Stalag Luft III, Nazi Germany, 1943

Many of you have seen the 1963 classic motion picture The Great Escape at least once, and probably more. Some of you might have read the book by the same title, written by Australian Paul Brickhill who was a POW in Stalag Luft III. A very few might recall Goon In The Block, which was retitled The Wooden Horse after the movie of the same name was released in 1950. Both detailed the first escape from Stalag Luft III by three allied POWs in October 1943. This book was written by another former POW held there by the name of Eric Williams.

But it is the story of “Big X” and his fellow conspirators which has held fast to our memories from those dark days of 1944. Perhaps it is because of the sheer audacity of it all; the plan to free not a couple of prisoners, nor a couple of dozen. No, they were going to do quite a bit more than that. They were going to free a couple of hundred from a compound deep in the heart of Nazi Germany, a place specifically constructed to keep them firmly secured and out of the war for the duration.

Stalag Luft III was the flagship of German POW camps. Run by the Luftwaffe, it had the best recreational and educational programs of any of the camps of its type. Because it was controlled by the Luftwaffe, efforts were made to ensure the prisoners were better treated than in other camps. Everything that could be done to make the prisoners complacent was done, while every security measure imaginable was instituted in a classic ‘carrot and stick’ routine.

Yet these prisoners were still soldiers who understood their duty. They still continued to resist, and they still planned and plotted to free themselves. Chief and foremost among them was RAF Squadron Leader Roger Joyce Bushell. A South African, Bushell was an extremely intelligent and gifted man with rare leadership qualities and an iron will. It was he who became known as “Big X”, and who was the driving force behind what was to go down in history as ‘The Great Escape’.

Like all works on the big screen which try to tell such a monumental story, the movie itself was an incomplete portrayal of their efforts. What happened to several different prisoners was encapsulated into a single movie character. Important events were glossed over or entirely ignored, while others were fictionalized entirely. Yet the most important contribution of the film itself is how it manages to capture the spirit of those behind the wire of Stalag Luft III, and what they managed to accomplish.

In truth there were no motorcycle chases and no escapes in stolen enemy aircraft. There were no Hollywood superstars, and no depiction of the coldest winter in thirty years which these men toiled through to make their plan a reality. The doomed fifty souls were not executed in masse on a bright sunny day as depicted; rather they were murdered singly or in twos by the Gestapo by the gloom of cold bare walls emanating despair and hopelessness, or in the seclusion of some other haunting small space. RAF Squadron Leader Bushell, now better known as “Big X”, was one of them.

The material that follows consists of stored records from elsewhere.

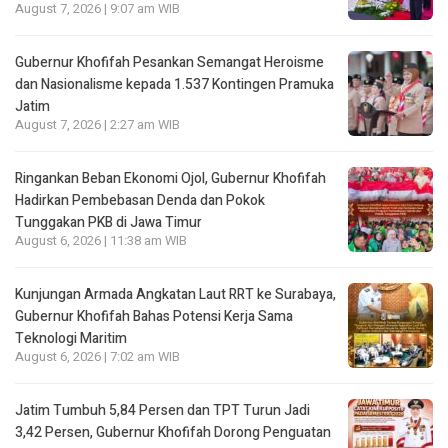
August 7, 2026 | 9:07 am WIB
Gubernur Khofifah Pesankan Semangat Heroisme
dan Nasionalisme kepada 1.537 Kontingen Pramuka
Jatim
August 7, 2026 | 2:27 am WIB
Ringankan Beban Ekonomi Ojol, Gubernur Khofifah
Hadirkan Pembebasan Denda dan Pokok
Tunggakan PKB di Jawa Timur
August 6, 2026 | 11:38 am WIB
Kunjungan Armada Angkatan Laut RRT ke Surabaya,
Gubernur Khofifah Bahas Potensi Kerja Sama
Teknologi Maritim
August 6, 2026 | 7:02 am WIB
Jatim Tumbuh 5,84 Persen dan TPT Turun Jadi
3,42 Persen, Gubernur Khofifah Dorong Penguatan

It is likely that in these final moments they considered themselves failures. After all, they had failed at first in allowing themselves to be captured and imprisoned while fighting a great evil. Then they had failed in previous escape attempts and yet again failed in the one in which they were now paying for with their very lives. They had no real idea if anyone would ever even know where and how they died, or why. Yet they remained true to themselves, their mates and their sense of honor to the very end.

Which makes their story even more heroic and worthy for the memories of free men everywhere.